We know that various United Nations reports have said that sex discrimination in the Indian Act and excluding indigenous women and girls is an underlying root cause of all the violence, discrimination, abuse and neglect of indigenous women and girls. We know that from the national inquiry. If you add that to the indigenous procurement policy, you're just making that fundamentally worse in every single way.
I would argue that this is really about political power, lands and resources, and unjust enrichment. Right now we have a disappearing Indian formula in the Indian Act. The federal government can calculate, and has, when first nations will no longer be in legal existence. That takes away political power, if you're not legally recognized, and you can take lands and resources.

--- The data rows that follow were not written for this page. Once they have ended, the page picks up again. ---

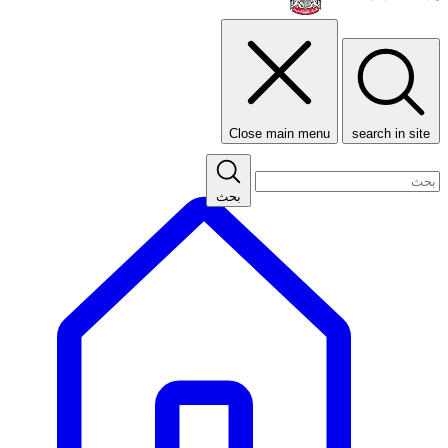
Close main menu
search in site
بحث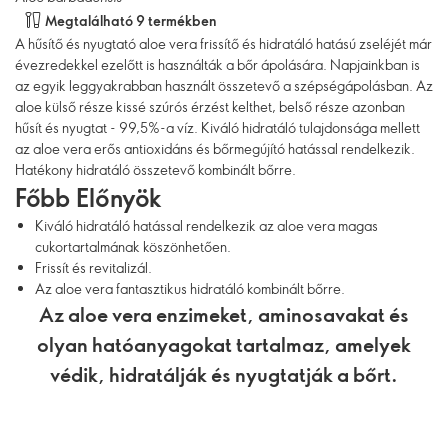
Megtalálható 9 termékben
A hűsítő és nyugtató aloe vera frissítő és hidratáló hatású zseléjét már
évezredekkel ezelőtt is használták a bőr ápolására. Napjainkban is
az egyik leggyakrabban használt összetevő a szépségápolásban. Az
aloe külső része kissé szúrós érzést kelthet, belső része azonban
hűsít és nyugtat - 99,5%-a víz. Kiváló hidratáló tulajdonsága mellett
az aloe vera erős antioxidáns és bőrmegújító hatással rendelkezik.
Hatékony hidratáló összetevő kombinált bőrre.
Főbb Előnyök
Kiváló hidratáló hatással rendelkezik az aloe vera magas
cukortartalmának köszönhetően.
Frissít és revitalizál.
Az aloe vera fantasztikus hidratáló kombinált bőrre.
Az aloe vera enzimeket, aminosavakat és
olyan hatóanyagokat tartalmaz, amelyek
védik, hidratálják és nyugtatják a bőrt.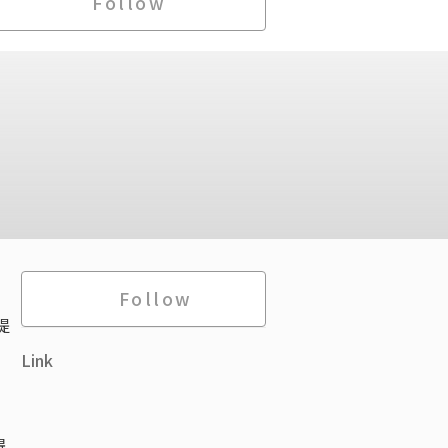
Follow
Follow
提
Link
得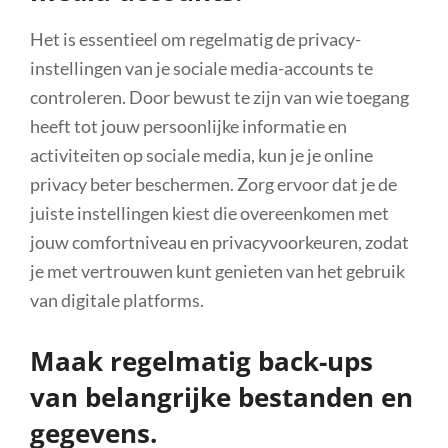
Het is essentieel om regelmatig de privacy-
instellingen van je sociale media-accounts te
controleren. Door bewust te zijn van wie toegang
heeft tot jouw persoonlijke informatie en
activiteiten op sociale media, kun je je online
privacy beter beschermen. Zorg ervoor dat je de
juiste instellingen kiest die overeenkomen met
jouw comfortniveau en privacyvoorkeuren, zodat
je met vertrouwen kunt genieten van het gebruik
van digitale platforms.
Maak regelmatig back-ups
van belangrijke bestanden en
gegevens.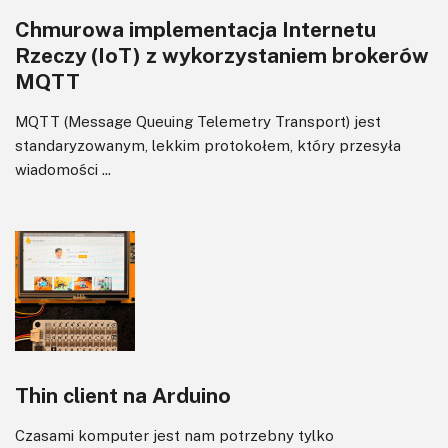
Chmurowa implementacja Internetu
Rzeczy (IoT) z wykorzystaniem brokerów
MQTT
MQTT (Message Queuing Telemetry Transport) jest
standaryzowanym, lekkim protokołem, który przesyła
wiadomości ...
Thin client na Arduino
Czasami komputer jest nam potrzebny tylko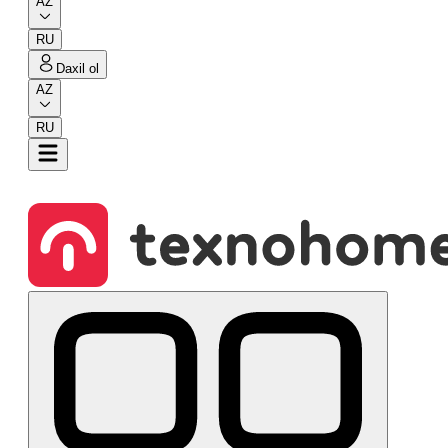
AZ
RU
Daxil ol
AZ
RU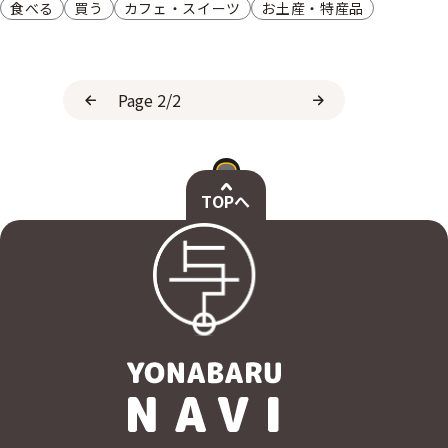
食べる
買う
カフェ・スイーツ
お土産・特産品
TOPへ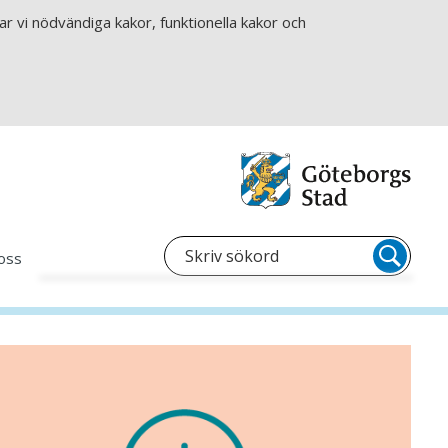
r vi nödvändiga kakor, funktionella kakor och
oss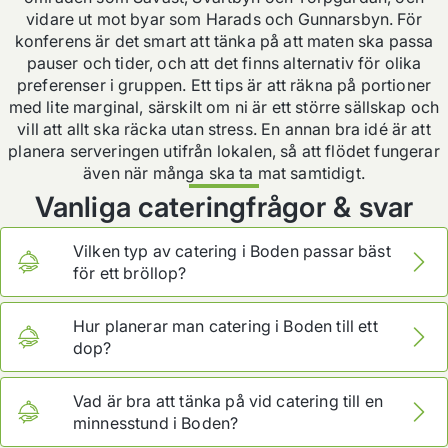
vidare ut mot byar som Harads och Gunnarsbyn. För
konferens är det smart att tänka på att maten ska passa
pauser och tider, och att det finns alternativ för olika
preferenser i gruppen. Ett tips är att räkna på portioner
med lite marginal, särskilt om ni är ett större sällskap och
vill att allt ska räcka utan stress. En annan bra idé är att
planera serveringen utifrån lokalen, så att flödet fungerar
även när många ska ta mat samtidigt.
Vanliga cateringfrågor & svar
Vilken typ av catering i Boden passar bäst
för ett bröllop?
För bröllop vill många ha en meny som känns festlig
Hur planerar man catering i Boden till ett
men ändå trygg för många smaker. Tänk på om ni vill
dop?
ha buffé som folk kan ta av i egen takt eller en mer
serverad känsla med färdiga upplägg. Ett tips är att be
Till dop brukar det vara uppskattat med mat som
om provportioner i god tid så ni slipper osäkerhet när
Vad är bra att tänka på vid catering till en
fungerar för både vuxna och barn, och som är enkel
dagen närmar sig.
minnesstund i Boden?
att ta även om man går runt och pratar. Välj gärna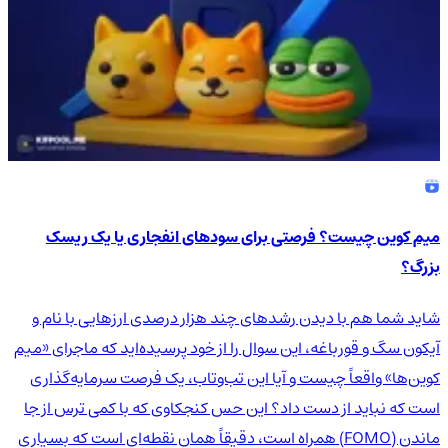
میم کوین چیست؟ فرصتی برای سودهای انفجاری یا یک ریسک
بزرگ؟
شاید شما هم با دیدن رشدهای چند هزار درصدی ارزهایی با نام و
آیکون سگ و قورباغه، این سوال را از خود پرسیده‌اید که ماجرای «میم
کوین‌ها» واقعاً چیست و آیا این تب‌وتاب، یک فرصت سرمایه‌گذاری
است که نباید از دست داد؟ این حس کنجکاوی که با کمی ترس از جا
ماندن (FOMO) همراه است، دقیقاً همان نقطه‌ای است که بسیاری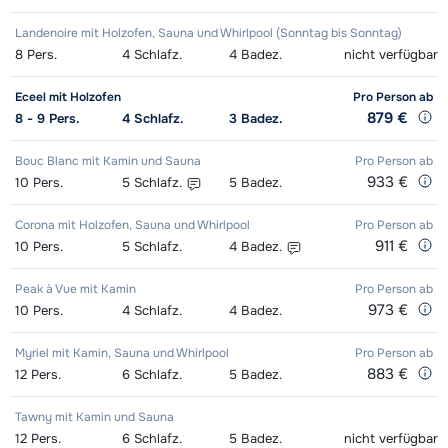
Landenoire mit Holzofen, Sauna und Whirlpool (Sonntag bis Sonntag)
8
Pers.
4
Schlafz.
4
Badez.
nicht verfügbar
Eceel mit Holzofen
Pro Person
ab
879 €
8 - 9
Pers.
4
Schlafz.
3
Badez.
Bouc Blanc mit Kamin und Sauna
Pro Person
ab
933 €
10
Pers.
5
Schlafz.
5
Badez.
Corona mit Holzofen, Sauna und Whirlpool
Pro Person
ab
911 €
10
Pers.
5
Schlafz.
4
Badez.
Peak à Vue mit Kamin
Pro Person
ab
973 €
10
Pers.
4
Schlafz.
4
Badez.
Myriel mit Kamin, Sauna und Whirlpool
Pro Person
ab
883 €
12
Pers.
6
Schlafz.
5
Badez.
Tawny mit Kamin und Sauna
12
Pers.
6
Schlafz.
5
Badez.
nicht verfügbar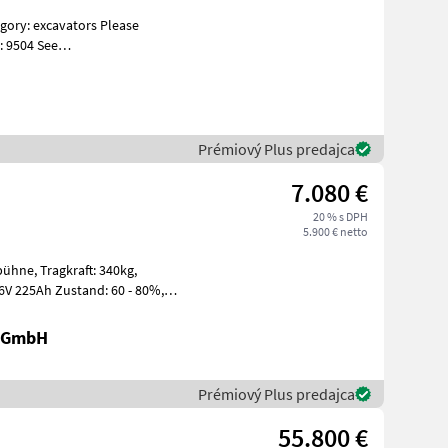
: 9504 See
s Specificati
Prémiový Plus predajca
7.080 €
20 % s DPH
5.900 € netto
t: 340kg,
r GmbH
Prémiový Plus predajca
55.800 €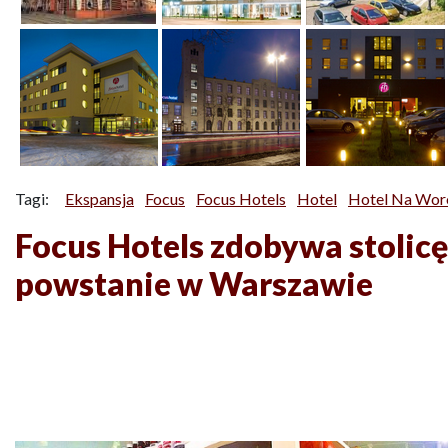
Tagi:
Ekspansja
Focus
Focus Hotels
Hotel
Hotel Na Wor
Focus Hotels zdobywa stolicę
powstanie w Warszawie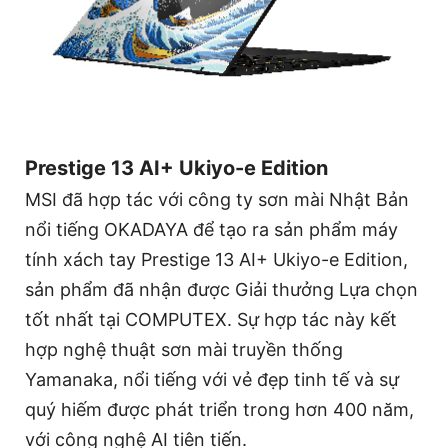
Prestige 13 AI+ Ukiyo-e Edition
MSI đã hợp tác với công ty sơn mài Nhật Bản
nổi tiếng OKADAYA để tạo ra sản phẩm máy
tính xách tay Prestige 13 AI+ Ukiyo-e Edition,
sản phẩm đã nhận được Giải thưởng Lựa chọn
tốt nhất tại COMPUTEX. Sự hợp tác này kết
hợp nghệ thuật sơn mài truyền thống
Yamanaka, nổi tiếng với vẻ đẹp tinh tế và sự
quý hiếm được phát triển trong hơn 400 năm,
với công nghệ AI tiên tiến.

Similarly, look at what's happened; look at what they put in the legislation even when they made incremental changes to bring some of our women back: Oh, by the way, you can't sue us for all of the harms, the suffering and the lost program services in benefits, housing or anything like that.
To me, the longer they delay it, the more of an unjust enrichment they get. They get to save in the long run on how much money they're expending and who has a voice. Who's very powerful right in our nations? Indigenous women. If you don't recognize them, and you keep them separate from their communities, then you're taking away their voices economically, legally, politically and culturally.
I truly believe there is an underlying policy here that is working against indigenous women. It has everything to do with money.